= Series–parallel graph =

Recursively-formed graph with two terminal vertices

Series and parallel composition operations for series–parallel graphs

In graph theory, series–parallel graphs are graphs with two distinguished vertices called terminals, formed recursively by two simple composition operations. They can be used to model series and parallel electric circuits.

==Definition and terminology==
In this context, the term graph means multigraph.

There are several ways to define series–parallel graphs.

===First definition===
The following definition basically follows the one used by David Eppstein.

A two-terminal graph (TTG) is a graph with two distinguished vertices, s and t, called source and sink, respectively.

The parallel composition Pc = Pc(X, Y) of two TTGs X and Y is a TTG created from the disjoint union of graphs X and Y by merging the sources of X and Y to create the source of Pc and merging the sinks of X and Y to create the sink of Pc.

The series composition Sc = Sc(X, Y) of two TTGs X and Y is a TTG created from the disjoint union of graphs X and Y by merging the sink of X with the source of Y. The source of X becomes the source of Sc and the sink of Y becomes the sink of Sc.

A two-terminal series–parallel graph (TTSPG) is a graph that may be constructed by a sequence of series and parallel compositions starting from a set of copies of a single-edge graph K_{2} with assigned terminals.

Definition 1. Finally, a graph is called series–parallel (SP), if it is a TTSPG when some two of its vertices are regarded as source and sink.

In a similar way one may define series–parallel digraphs, constructed from copies of single-arc graphs, with arcs directed from the source to the sink.

===Second definition===
The following definition specifies the same class of graphs.

Definition 2. A graph is an SP-graph, if it may be turned into K_{2} by a sequence of the following operations:
- Replacement of a pair of parallel edges with a single edge that connects their common endpoints
- Replacement of a pair of edges incident to a vertex of degree 2 other than s or t with a single edge.

==Properties==
Every series–parallel graph has treewidth at most 2 and branchwidth at most 2. Indeed, a graph has treewidth at most 2 if and only if it has branchwidth at most 2, if and only if every biconnected component is a series–parallel graph. The maximal series–parallel graphs, graphs to which no additional edges can be added without destroying their series–parallel structure, are exactly the 2-trees.

2-connected series–parallel graphs are characterised by having no subgraph homeomorphic to K_{4}.

Series parallel graphs may also be characterized by their ear decompositions.

==Computational complexity==
SP-graphs may be recognized in linear time and their series–parallel decomposition may be constructed in linear time as well.
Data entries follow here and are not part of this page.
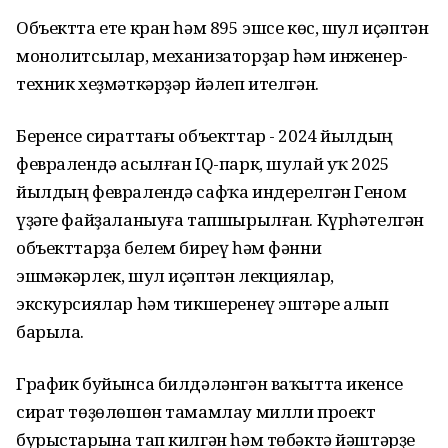
Объектта ете кран һәм 895 эшсе көс, шул иҫәптән
монолитсылар, механизаторҙар һәм инженер-
техник хеҙмәткәрҙәр йәлеп ителгән.
Беренсе сираттағы объекттар - 2024 йылдың
февралендә асылған IQ-парк, шулай уҡ 2025
йылдың февралендә сафҡа индерелгән Геном
үҙәге файҙаланыуға тапшырылған. Күрһәтелгән
объекттарҙа белем биреү һәм фәнни
эшмәкәрлек, шул иҫәптән лекциялар,
экскурсиялар һәм тикшеренеү эштәре алып
барыла.
График буйынса билдәләнгән ваҡытта икенсе
сират төҙөлөшөн тамамлау милли проект
бурыстарына тап килгән һәм төбәктә йәштәрҙе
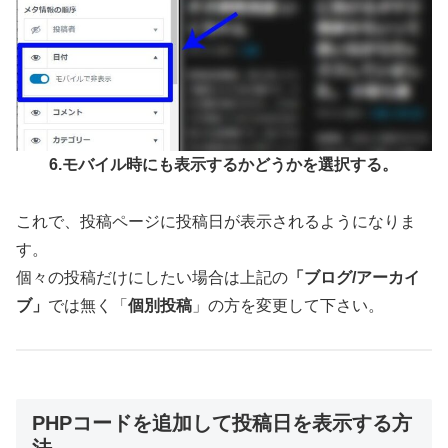
6.モバイル時にも表示するかどうかを選択する。
これで、投稿ページに投稿日が表示されるようになりま
す。
個々の投稿だけにしたい場合は上記の
「ブログ/アーカイ
ブ」
では無く「
個別投稿
」の方を変更して下さい。
PHPコードを追加して投稿日を表示する方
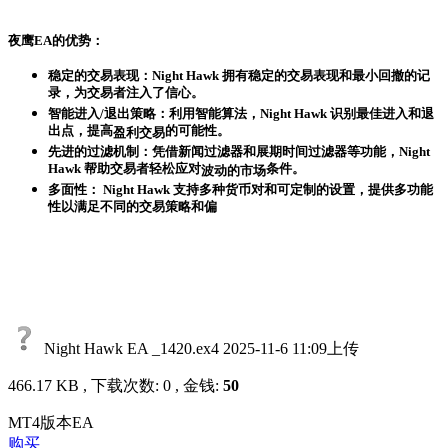
夜鹰EA的优势：
稳定的交易表现：Night Hawk 拥有稳定的交易表现和最小回撤的记
录，为交易者注入了信心。
智能进入/退出策略：利用智能算法，Night Hawk 识别最佳进入和退
出点，提高
的可能性。
盈利交易
先进的过滤机制：凭借新闻过滤器和展期时间过滤器等功能，Night
Hawk 帮助交易者轻松应对
条件。
波动的市场
多面性： Night Hawk 支持
多种货币对
和可定制的设置，提供多功能
性以满足不同的交易策略和偏
Night Hawk EA _1420.ex4
2025-11-6 11:09上传
466.17 KB , 下载次数: 0 , 金钱:
50
MT4版本EA
购买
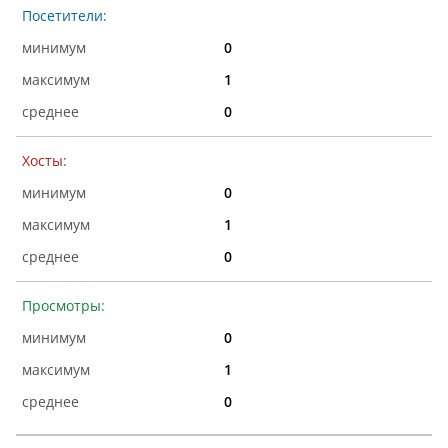
Посетители:
0
1
0
Хосты:
0
1
0
Просмотры:
0
1
0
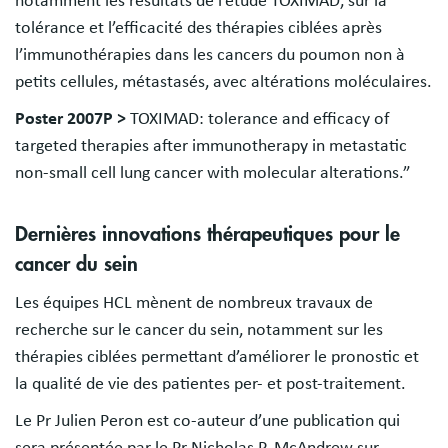
notamment les résultats de l’étude TOXIMAD, sur la
tolérance et l’efficacité des thérapies ciblées après
l’immunothérapies dans les cancers du poumon non à
petits cellules, métastasés, avec altérations moléculaires.
Poster 2007P >
TOXIMAD: tolerance and efficacy of
targeted therapies after immunotherapy in metastatic
non-small cell lung cancer with molecular alterations.”
Dernières innovations thérapeutiques pour le
cancer du sein
Les équipes HCL mènent de nombreux travaux de
recherche sur le cancer du sein, notamment sur les
thérapies ciblées permettant d’améliorer le pronostic et
la qualité de vie des patientes per- et post-traitement.
Le Pr Julien Peron est co-auteur d’une publication qui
Besides being a model of certain types of electric networks, these graphs are of interest in computational complexity theory, because a number of standard graph problems are solvable in linear time on SP-graphs, including finding of the maximum matching, maximum independent set, minimum dominating set and Hamiltonian completion. Some of these problems are NP-complete for general graphs. The solution capitalizes on the fact that if the answers for one of these problems are known for two SP-graphs, then one can quickly find the answer for their series and parallel compositions.

==Generalization==
The generalized series–parallel graphs (GSP-graphs) are an extension of the SP-graphs with the same algorithmic efficiency for the mentioned problems. The class of GSP-graphs include the classes of SP-graphs and outerplanar graphs.

GSP graphs may be specified by Definition 2 augmented with the third operation of deletion of a dangling vertex (vertex of degree 1). Alternatively, Definition 1 may be augmented with the following operation.

The source merge S = M(X, Y) of two TTGs X and Y is a TTG created from the disjoint union of graphs X and Y by merging the source of X with the source of Y. The source and sink of X become the source and sink of S respectively.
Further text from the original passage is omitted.